Gotta head east for scallops. Port St Joe areas. Season opens saturday


----------



## Ruger7mmmag

Yup. Port St. Joe has a ton of them. When I first moved to Panama City Beach back in 1992, I used to get a good number of them on the back side of Shell Island, but I haven't gone for them since 1996 or so. They were pretty small early in the season, but when October rolled around, the sea scallops came in or they got larger bc no one else went and that's when it really got fun if you could stand the colder water.

Anyone ever looked in PCB for them in the last few years or are they gone now?
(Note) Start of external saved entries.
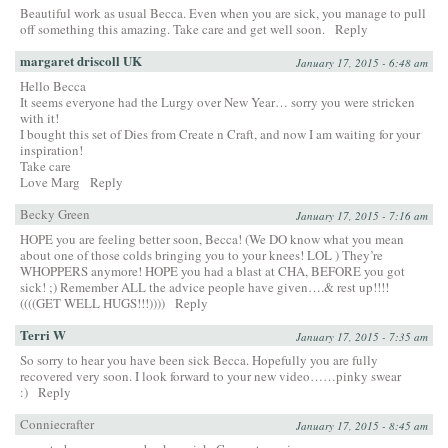
Beautiful work as usual Becca. Even when you are sick, you manage to pull
off something this amazing. Take care and get well soon.
Reply
margaret driscoll UK
January 17, 2015 - 6:48 am
Hello Becca
It seems everyone had the Lurgy over New Year… sorry you were stricken
with it!
I bought this set of Dies from Create n Craft, and now I am waiting for your
inspiration!
Take care
Love Marg
Reply
Becky Green
January 17, 2015 - 7:16 am
HOPE you are feeling better soon, Becca! (We DO know what you mean
about one of those colds bringing you to your knees! LOL ) They’re
WHOPPERS anymore! HOPE you had a blast at CHA, BEFORE you got
sick! ;) Remember ALL the advice people have given….& rest up!!!!
((((GET WELL HUGS!!!))))
Reply
Terri W
January 17, 2015 - 7:35 am
So sorry to hear you have been sick Becca. Hopefully you are fully
recovered very soon. I look forward to your new video……pinky swear
:)
Reply
Conniecrafter
January 17, 2015 - 8:45 am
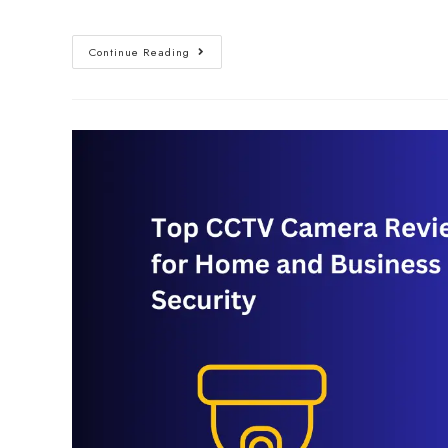
Continue Reading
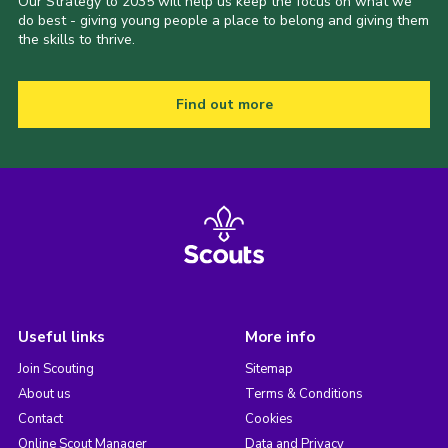
Our Strategy to 2035 will help us keep the focus on what we
do best - giving young people a place to belong and giving them
the skills to thrive.
Find out more
Useful links
More info
Join Scouting
Sitemap
About us
Terms & Conditions
Contact
Cookies
Online Scout Manager
Data and Privacy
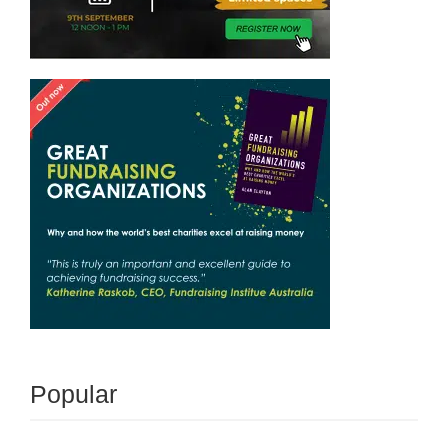
Popular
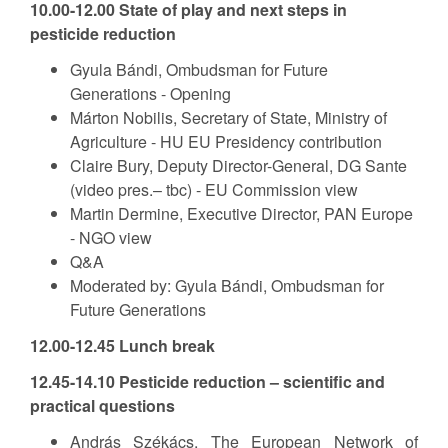
10.00-12.00 State of play and next steps in
pesticide reduction
Gyula Bándi, Ombudsman for Future
Generations - Opening
Márton Nobilis, Secretary of State, Ministry of
Agriculture - HU EU Presidency contribution
Claire Bury, Deputy Director-General, DG Sante
(video pres.– tbc) - EU Commission view
Martin Dermine, Executive Director, PAN Europe
- NGO view
Q&A
Moderated by: Gyula Bándi, Ombudsman for
Future Generations
12.00-12.45 Lunch break
12.45-14.10 Pesticide reduction – scientific and
practical questions
András Székács, The European Network of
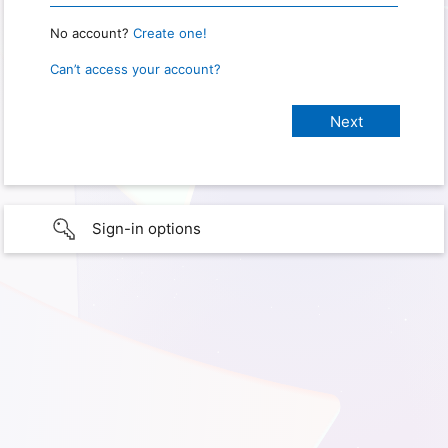
No account?
Create one!
Can’t access your account?
Sign-in options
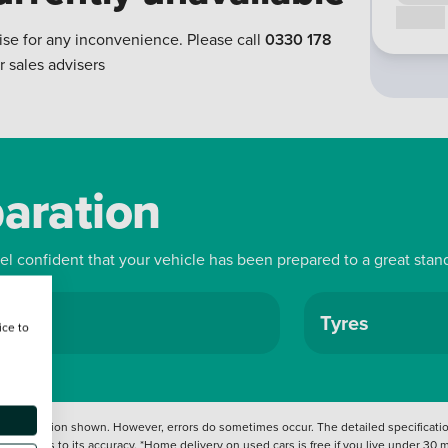
Call us
ise for any inconvenience. Please call
0330 178
r sales advisers
paration
eel confident that your vehicle has been prepared to a great stan
ls
Tyres
ice to
 information shown. However, errors do sometimes occur. The detailed specification
tation as to its accuracy. *Home delivery on used cars is free if you live under 30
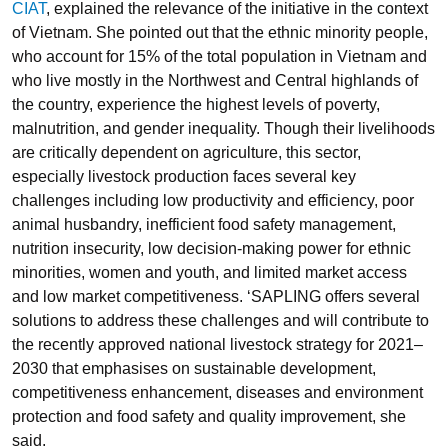
CIAT
, explained the relevance of the initiative in the context
of Vietnam. She pointed out that the ethnic minority people,
who account for 15
%
of the total population in Vietnam and
who live mostly in the Northwest and Central highlands of
the country, experience the highest levels of poverty,
malnutrition, and gender inequality. Though their livelihoods
are critically dependent on agriculture, this sector,
especially livestock production faces several key
challenges including low productivity and efficiency, poor
animal husbandry, inefficient food safety management,
nutrition insecurity, low decision-making power for ethnic
minorities, women and youth, and limited market access
and low market competitiveness. ‘SAPLING offers several
solutions to address these challenges and will contribute to
the recently approved national livestock strategy for 2021–
2030 that emphasises on sustainable development,
competitiveness enhancement, diseases and environment
protection and food safety and quality improvement, she
said.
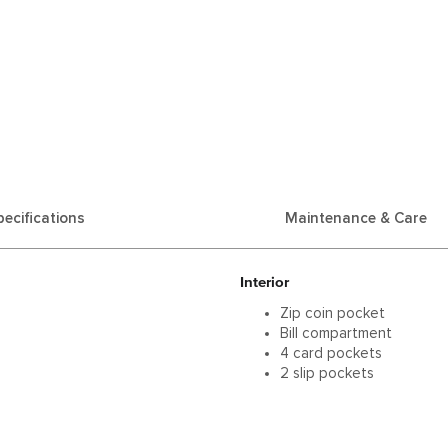
pecifications
Maintenance & Care
Interior
Zip coin pocket
Bill compartment
4 card pockets
2 slip pockets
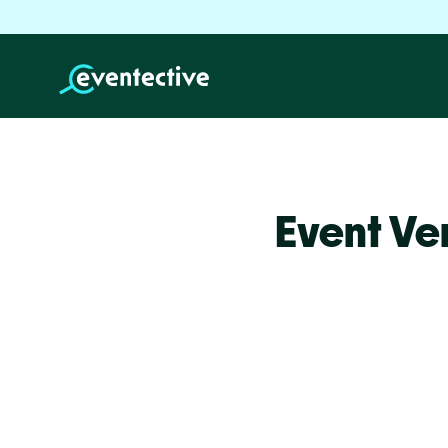
Event Ve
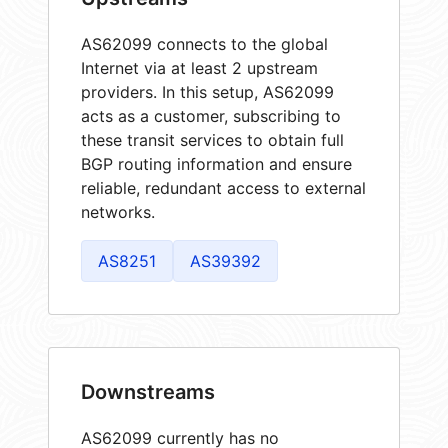
AS62099 connects to the global
Internet via at least 2 upstream
providers. In this setup, AS62099
acts as a customer, subscribing to
these transit services to obtain full
BGP routing information and ensure
reliable, redundant access to external
networks.
AS8251
AS39392
Downstreams
AS62099 currently has no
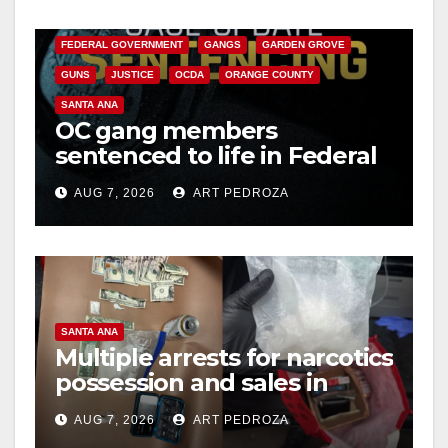
CALIFORNIA DEPARTMENT OF JUSTICE
CRIME
FEDERAL GOVERNMENT
GANGS
GARDEN GROVE
GUNS
JUSTICE
OCDA
ORANGE COUNTY
SANTA ANA
OC gang members
sentenced to life in Federal
prison over Mexican Mafia
AUG 7, 2026
ART PEDROZA
hit
SANTA ANA
Multiple arrests for narcotics
possession and sales in
coastal OC
AUG 7, 2026
ART PEDROZA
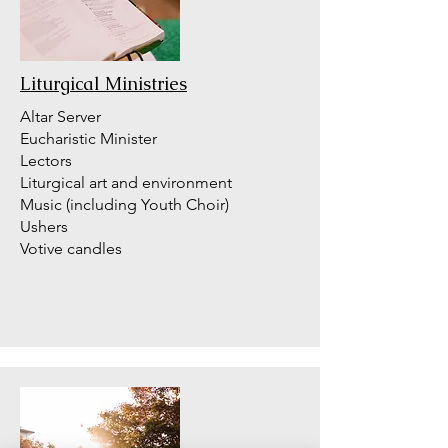
Liturgical Ministries
Altar Server
Eucharistic Minister
Lectors
Liturgical art and environment
Music (including Youth Choir)
Ushers
Votive candles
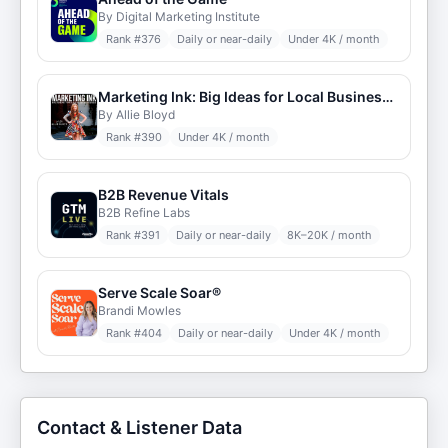
By Digital Marketing Institute
Rank #
376
Daily or near-daily
Under 4K / month
Marketing Ink: Big Ideas for Local Businesses
By Allie Bloyd
Rank #
390
Under 4K / month
B2B Revenue Vitals
B2B Refine Labs
Rank #
391
Daily or near-daily
8K–20K / month
Serve Scale Soar®
Brandi Mowles
Rank #
404
Daily or near-daily
Under 4K / month
Contact & Listener Data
ON another note, another place that used to be LOADED with them was Tarpon Springs down south. Man did we used to hammer them down there.


----------



## sealark

You can't take bay scallops west of Mexico beach. Check the regs. for the East boundry.


----------



## Ruger7mmmag

Thanks Sea Lark as that must have gone into effect after we moved and I've often thought about taking the kids out when we are back visiting for them, guess that's not going to happen. Sad as that was a lot of fun and really convenient back in a day.


----------



## Ringo Redux

Old man and I were fishing in St. Andrew Bay off of the inside of the pass yesterday. Hot as seven kinds of you-know-where. But, the water was insanely clear and we spotted about 5 or 6 scallops. Dad was impressed - we hardly see them here at all anymore. But, St. Joe Bay has them by the bucket.


----------



## welldoya

There were a few years back in the 80s that the scallops were thicker at Fort McRae than they ever were at St. Joe. Much smaller area though.
We would get in the water about 7:30 am or so and be back at the house by noon with a gallon and a half shucked. Back then the limit was 1/2 gallon shucked per person.
There were times that I thought I was looking at where somebody had dumped shucked shells overboard. Turned out to just be a dozen scallops sitting there all together. Amazing.
I put 28 bags of scallops in the freezer that summer.
I don't think you can even take a boat in that little lagoon anymore.


----------



## Fish-n-Fur

sealark said:


> You can't take bay scallops west of Mexico beach. Check the regs. for the East boundry.


ROGER that. I believe the county lines (Bay and GULF) mark the western boundary - READ THE REGS, it's there in black on white.

Went to Port St. Joe (PSJ) once and didn't do too well scalloping. Maybe just in a really bad spot, as we were close to HWY 98, just East of the big boatramp. Next day went to Apalachicola Bay and struck gold. Really fun thing to snorkel and "Sea Hunt" (noone probly remembers that cool show w/ Lloyd Bridges) for them.

Would be nice to know of a good area or 2 around PSJ / Mexico Beach area, as it would save a lot of time and driving. Thanks in advance if you've got any tips for the PSJ area. :notworthy:


----------



## jspooney

Just got back from Port St Joe and didn't find the first scallop. Only a few boats at the ramp found any at all. Either I am the worlds worst scalloper or they just aren't there right now. Oh well, we had fun anyway.


----------



## xxxxxxkidsoncoffee

For future reference, the area southeast of blacks island is overly abundant with them. Just look for the sandy patches and dive down. Don't go too deep though, there's bull sharks in the deep holes. The scallops are pretty camouflage so you gotta get right on them before you see em.


----------